Ich selbst war hoch motiviert, nach so vielen Jahren der Kopf- und Papiertätigkeit für Entwürfe von Weltrauminstrumenten einmal wieder meine praktischen Kenntnisse als ehemaliger Facharbeiter für Maschinenbau von vor rund 40 Jahren für eine astronomische Unternehmung zu aktivieren. Aus jener Zeit stammt noch eine kleine Bosch-Heimwerker-Bohrmaschine auf einem kleinen Bohrständer, ein paar Feilen, Schraubzwingen etc. Dazu kam ein selbst gebauter Maschinenschraubstock und die Dekupiersäge unseres Sohnes. Einem ausgeprägten Minimalisten wie mir musste mir das genügen.

Mittels CFK-Teilen (Kohlefaserwerkstoff, der allerdings auch durch verleimtes Holz, Aluminium oder ähnliches ersetzt werden kann) und einem Leichtgewichts-Spiegel, war ich in der Lage, ein 360 mm Durchmesser Newton-Spiegelteleskop zu bauen, das kaum mehr als 10 kg wiegt.
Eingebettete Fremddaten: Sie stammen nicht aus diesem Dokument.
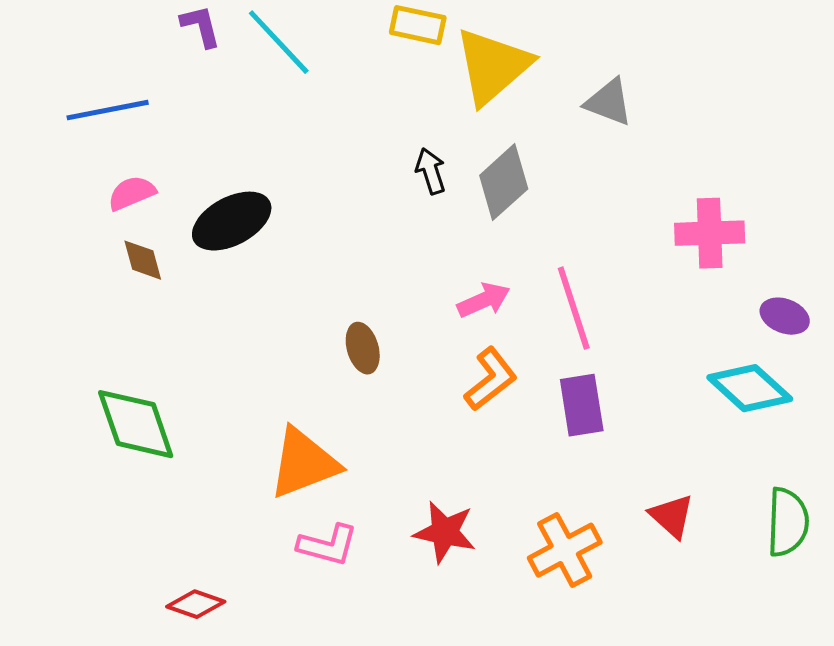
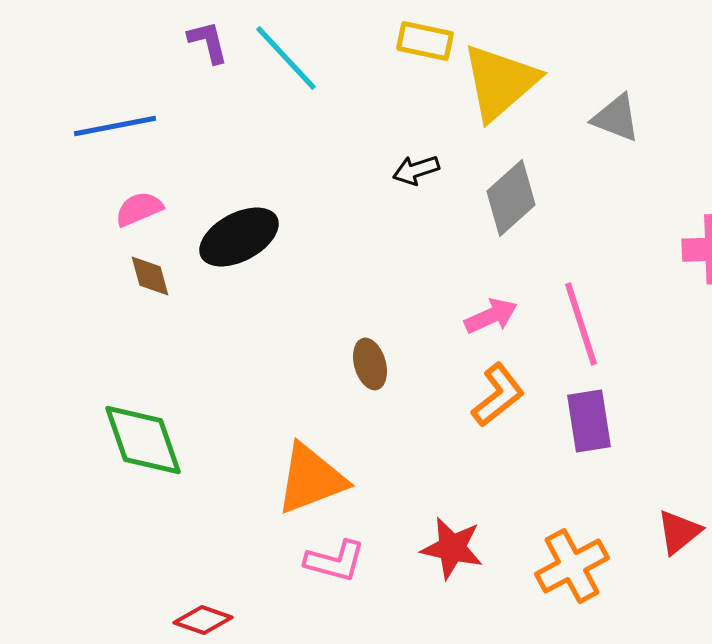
black arrow: (431, 171) -> (416, 170), moved, turned -90
red triangle: (672, 516) -> (679, 532), turned 39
Ein eigens dazu verleimter Styrodur-Sandwich mit GFK-Platten (Glasfaser) diente als Montageplatte für den Hauptspiegel. Über drei verstellbare, isostatische Montierungspunkte wurde der Hauptspiegel aufgesetzt. Es muss ja nicht so sein, dass man den Hauptspiegel selbst schleift und poliert, aber es ist eine Erfahrung wert (es soll Teleskopbauer geben, die so viel Ehrgeiz beim Schleifen und Polieren entwickelt haben, dass sie darüber die Nachtbeobachtung vernachlässigt haben). Es war nicht einfach, während des kalten Winters 2004/5 Klebungen, die ja bei Sandwich-Bauweise nicht vermeidbar sind, vernünftig auszuhärten. Es ist bekannt, dass dies bei höheren Temperaturen zu erfolgen hat. Die Backröhre ist nicht nur relativ klein, sondern diese artfremde Anwendung löste bei meiner Frau aus nahe liegenden Gründen nicht unbedingt Begeisterung aus. Deshalb warf ich für größere Teile unsere Sauna an, was zwar auch eine Zweckentfremdung war, die aber half und was sich sehr bewährt hat.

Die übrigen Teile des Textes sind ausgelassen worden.